As previously indicated, therapeutic response ultimately depends on the delivery of drug from the bloodstream to the tumor in such a way that malignant cells are exposed to biologically effective concentrations of the active form of the agent for an adequate duration of time. The rate processes associated with drug distribution and elimination depend on the physicochemical properties of the drug and numerous physiologic factors. As is the case with any specific organ or tissue, the time course of the concentration of a compound within a solid tumor cannot be defined from experimental data restricted to measurements made in plasma, serum, or whole blood. Although there is undoubtedly some temporal relationship between drug concentrations in plasma and the tumor, elucidating the tumor CxT profile requires physical measurement of drug levels within the tumor itself. Whereas this cannot be easily accomplished in solid tumors, in most cases, hematologic malignancies are considerably more amenable to such studies because the cancer cells reside within the bloodstream itself, bone marrow or lymphatic tissues, which are considerably more accessible to drug. Consequently, efforts to determine whether adequate concentrations of the active form of a drug are achieved in cancer cells should be considered an important objective of phase I trials to evaluate new anticancer drugs in hematologic malignancies. The availability of this information will better facilitate the rational selection of drugs warranting further clinical evaluation. The emergence of noninvasive imaging techniques may provide some momentum for pharmacokinetic-pharmacodynamic (i.e., PK-PD) relationships in solid tumors.


There are numerous reasons for acquiring pharmacokinetic data during various stages in the clinical development of anticancer drugs. The therapeutic indices of many drugs used in the treatment of cancer are inherently narrow because they are used at doses close to the upper limit of tolerability. Furthermore, cancer patients frequently exhibit increased sensitivity to many medications because of compromised organ function or diminished overall tolerance from their underlying disease state, augmenting the potential for an undesirable pharmacokinetic interaction with the host of concurrent medications used in the clinical management of cancer patients. The chances for an adverse event resulting from inappropriate dosing of a chemotherapeutic agent to a cancer patient are, therefore, considerably greater than experienced with most other patient groups. Since the dose-limiting toxicities of a chemotherapeutic agent are very often related to some measure of systemic exposure to the drug, the margin of safety of a potentially effective dose depends on the consistency of its pharmacokinetic behavior among patients.

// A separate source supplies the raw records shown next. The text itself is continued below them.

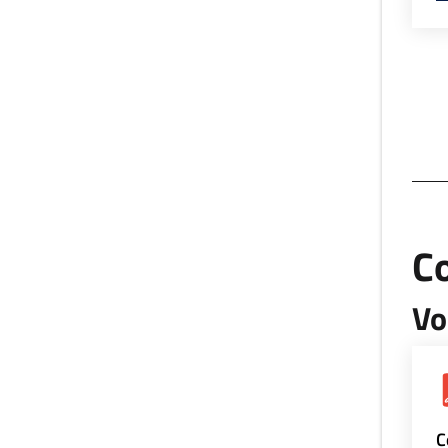
Co
Vo
C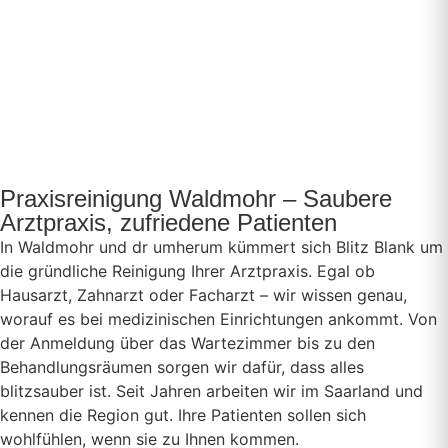
Praxisreinigung Waldmohr – Saubere
Arztpraxis, zufriedene Patienten
In Waldmohr und dr umherum kümmert sich Blitz Blank um
die gründliche Reinigung Ihrer Arztpraxis. Egal ob
Hausarzt, Zahnarzt oder Facharzt – wir wissen genau,
worauf es bei medizinischen Einrichtungen ankommt. Von
der Anmeldung über das Wartezimmer bis zu den
Behandlungsräumen sorgen wir dafür, dass alles
blitzsauber ist. Seit Jahren arbeiten wir im Saarland und
kennen die Region gut. Ihre Patienten sollen sich
wohlfühlen, wenn sie zu Ihnen kommen.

The ultimate goal of pharmacokinetics is to assist in the optimization of therapy. Although progress has been made in pharmacokinetic areas, the limiting step for optimization of therapy is inadequate knowledge of the relationship between drug CxT profiles and drug effects. Pharmacokinetics can serve as a useful tool to help elucidate pharmacodynamic relationships by determining which profiles are feasible and by helping design administration strategies. Also, because overall drug effect results from both kinetic and dynamic variables, studies can be designed to adjust doses individually so that kinetic differences between patients can be minimized and attention can be focused solely on drug dynamics. Finally, pharmacokinetics can serve a useful role in the process of drug development by assisting the overall integration of data between preclinical testing and early clinical trials.78 Initial human studies rely heavily on toxicologic and pharmacologic data obtained in mice and dogs, and pharmacokinetics provides a convenient approach to comparative analysis.